— TASK PROMPT —
Find the word "Next" in the records below. List each line containing it.

"""

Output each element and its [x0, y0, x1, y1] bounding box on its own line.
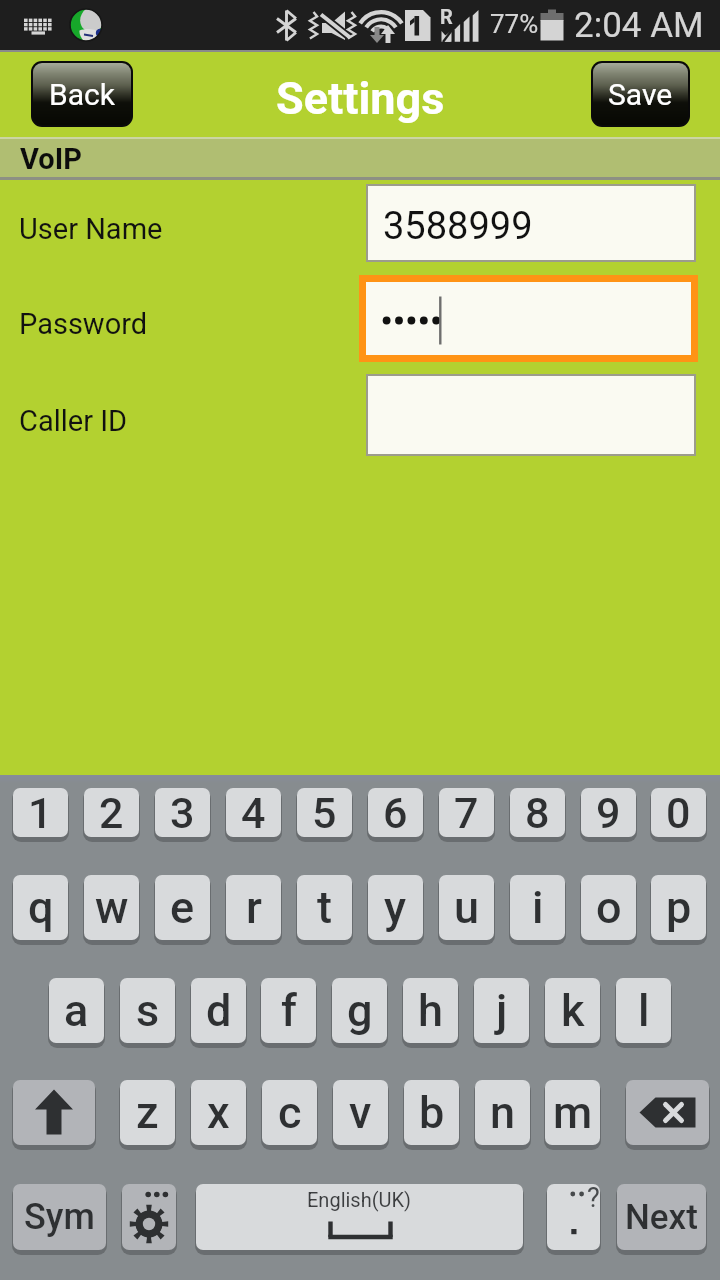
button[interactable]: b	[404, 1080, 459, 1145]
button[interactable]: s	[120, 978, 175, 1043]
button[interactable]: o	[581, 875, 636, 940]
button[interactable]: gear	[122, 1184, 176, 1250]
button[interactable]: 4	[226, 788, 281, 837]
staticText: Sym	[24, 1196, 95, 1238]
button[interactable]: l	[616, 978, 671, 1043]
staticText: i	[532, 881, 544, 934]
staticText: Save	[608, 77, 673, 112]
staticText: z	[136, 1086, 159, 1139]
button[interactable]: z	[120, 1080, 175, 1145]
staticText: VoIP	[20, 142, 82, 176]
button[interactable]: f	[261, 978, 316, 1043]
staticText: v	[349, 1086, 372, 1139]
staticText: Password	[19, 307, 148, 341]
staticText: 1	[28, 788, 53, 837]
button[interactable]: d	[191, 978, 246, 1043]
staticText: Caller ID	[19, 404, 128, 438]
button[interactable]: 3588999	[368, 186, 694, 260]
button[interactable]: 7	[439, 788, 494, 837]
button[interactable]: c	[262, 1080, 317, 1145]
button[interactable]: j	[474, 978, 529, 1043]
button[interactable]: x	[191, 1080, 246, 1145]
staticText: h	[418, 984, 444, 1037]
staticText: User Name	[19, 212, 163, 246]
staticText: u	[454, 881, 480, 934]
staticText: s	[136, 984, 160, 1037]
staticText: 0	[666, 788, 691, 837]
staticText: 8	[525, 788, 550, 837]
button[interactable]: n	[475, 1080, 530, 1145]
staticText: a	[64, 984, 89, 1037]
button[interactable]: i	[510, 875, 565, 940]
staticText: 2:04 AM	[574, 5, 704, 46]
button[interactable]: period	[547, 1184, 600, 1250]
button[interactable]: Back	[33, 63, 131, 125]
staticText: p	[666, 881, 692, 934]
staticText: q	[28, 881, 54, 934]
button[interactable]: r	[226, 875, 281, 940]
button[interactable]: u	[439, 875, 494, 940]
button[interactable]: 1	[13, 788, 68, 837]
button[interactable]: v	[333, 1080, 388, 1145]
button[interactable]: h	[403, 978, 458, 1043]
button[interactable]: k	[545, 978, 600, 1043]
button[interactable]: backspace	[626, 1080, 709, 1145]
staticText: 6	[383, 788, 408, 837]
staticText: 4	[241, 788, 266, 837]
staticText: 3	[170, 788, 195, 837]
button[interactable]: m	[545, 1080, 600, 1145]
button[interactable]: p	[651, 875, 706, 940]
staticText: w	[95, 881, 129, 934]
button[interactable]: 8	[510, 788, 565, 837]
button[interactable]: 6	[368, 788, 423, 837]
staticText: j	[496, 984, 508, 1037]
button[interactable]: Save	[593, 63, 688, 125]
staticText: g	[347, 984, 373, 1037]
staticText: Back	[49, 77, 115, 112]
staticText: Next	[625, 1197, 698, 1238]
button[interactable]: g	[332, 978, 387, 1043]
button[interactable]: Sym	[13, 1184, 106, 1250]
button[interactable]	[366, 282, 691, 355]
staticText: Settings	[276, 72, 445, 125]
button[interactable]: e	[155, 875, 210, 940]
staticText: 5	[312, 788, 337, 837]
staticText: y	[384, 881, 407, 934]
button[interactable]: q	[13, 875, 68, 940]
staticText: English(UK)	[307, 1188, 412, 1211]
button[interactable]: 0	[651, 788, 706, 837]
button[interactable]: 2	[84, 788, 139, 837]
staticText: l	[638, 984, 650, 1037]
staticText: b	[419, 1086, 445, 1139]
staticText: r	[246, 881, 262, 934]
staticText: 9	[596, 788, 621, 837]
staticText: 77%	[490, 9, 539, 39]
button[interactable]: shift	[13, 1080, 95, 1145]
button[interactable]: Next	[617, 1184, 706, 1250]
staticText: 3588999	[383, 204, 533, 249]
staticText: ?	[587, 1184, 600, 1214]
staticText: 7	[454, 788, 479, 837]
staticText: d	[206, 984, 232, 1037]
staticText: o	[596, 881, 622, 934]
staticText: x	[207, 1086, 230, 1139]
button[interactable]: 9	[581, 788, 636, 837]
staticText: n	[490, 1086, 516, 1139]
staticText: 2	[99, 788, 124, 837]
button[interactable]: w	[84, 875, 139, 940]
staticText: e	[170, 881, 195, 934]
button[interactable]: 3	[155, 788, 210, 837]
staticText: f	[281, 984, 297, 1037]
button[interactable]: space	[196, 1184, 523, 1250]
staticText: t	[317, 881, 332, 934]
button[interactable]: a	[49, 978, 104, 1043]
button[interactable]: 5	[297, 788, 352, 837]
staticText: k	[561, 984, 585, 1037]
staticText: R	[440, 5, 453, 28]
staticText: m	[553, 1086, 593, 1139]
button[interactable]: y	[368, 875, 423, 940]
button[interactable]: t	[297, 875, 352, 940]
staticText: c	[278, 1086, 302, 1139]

"""

— ANSWER TO THE EXERCISE —
staticText: Next	[625, 1197, 698, 1238]
button[interactable]: Next	[617, 1184, 706, 1250]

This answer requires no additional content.